Sua indústria bélica supre, principalmente, exércitos da Ásia, Oriente Médio e África.
De uns anos para cá, porém, os russos têm tentado ingressar no mercado latino-americano, essencialmente comprador das armas americanas.
O Peru foi o primeiro país da região a se abastecer dos equipamentos russos, na verdade, ainda soviéticos, pois eles foram adquiridos na década de 70.
O Brasil só recentemente adquiriu produtos russos para suas forças armadas, os helicópteros Mi-35, que já se encontram em uso pela Força Aérea Brasileira.
Com isso, as forças armadas brasileiras quebraram um tabu, mas, principalmente, inauguraram uma nova fase em sua existência, na qual deixam de lado o ranço ideológico da guerra fria, para privilegiar o aspecto técnico/operacional de suas escolhas.

Sites noticiosos russos informam que uma delegação do país veio ao Brasil oferecer às autoridades um daqueles negócios que só surgem uma vez na vida: o convite para a coprodução do T-50, um caça de quinta geração, ou seja, uma máquina com a mais moderna tecnologia existente no mundo.
A aeronave, fabricada pela Sukhoi, concorre com os caríssimos caças americanos F-35 Lightning e F-22 Raptor e com o chinês J-20, ainda em desenvolvimento.
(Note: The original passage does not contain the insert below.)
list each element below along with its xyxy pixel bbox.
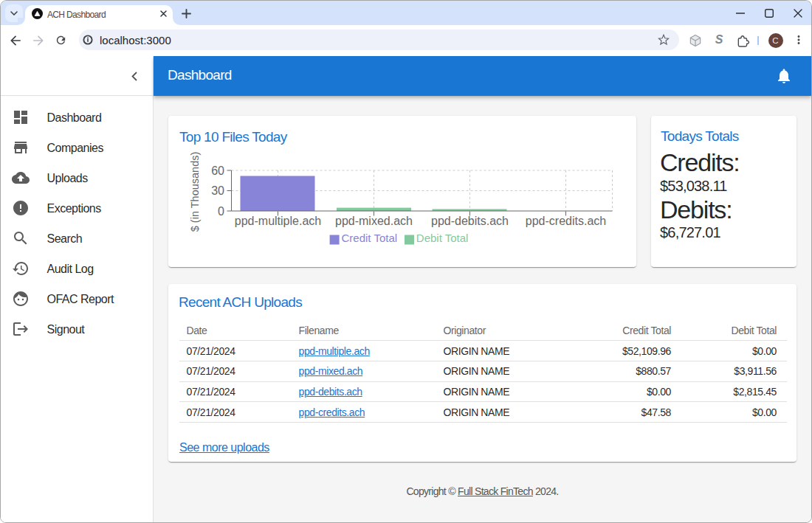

Os russos também oferecem ao Brasil o excepcional Su-35, que não se sabe por que, não concorre na última fase do programa FX-2, que objetiva a compra de 36 caças para a modernização da FAB - os concorrentes são o americano F-18, da Boeing; o francês Rafale, da Dassault; e o sueco Gripen, da Saab.
Os americanos, depois que foi descoberto que eles têm, sistematicamente, espionado empresas e o próprio governo brasileiro, correm o sério risco de serem alijados da disputa.
O pacote oferecido pelos russos traz inúmeras vantagens para o Brasil.
A principal delas é a oportunidade de as empresas brasileiras do setor aéreo e militar darem um enorme salto de qualidade se participarem da produção do Sukhoi T-50.
A Índia, que mantém laços estreitos com a Rússia, já desenvolve o avião, conjuntamente.
Empresas brasileiras, como a Odebrecht, já viram que se aliar à Rússia pode ser um ótimo negócio: o grupo planeja criar uma parceria com a estatal Rostekh para a montagem, manutenção e reparação de helicópteros russos e outros produtos militares e civis no Brasil.
É como se dizia antigamente: o cavalo está passando arreado pela nossa frente e só depende de nós montá-lo.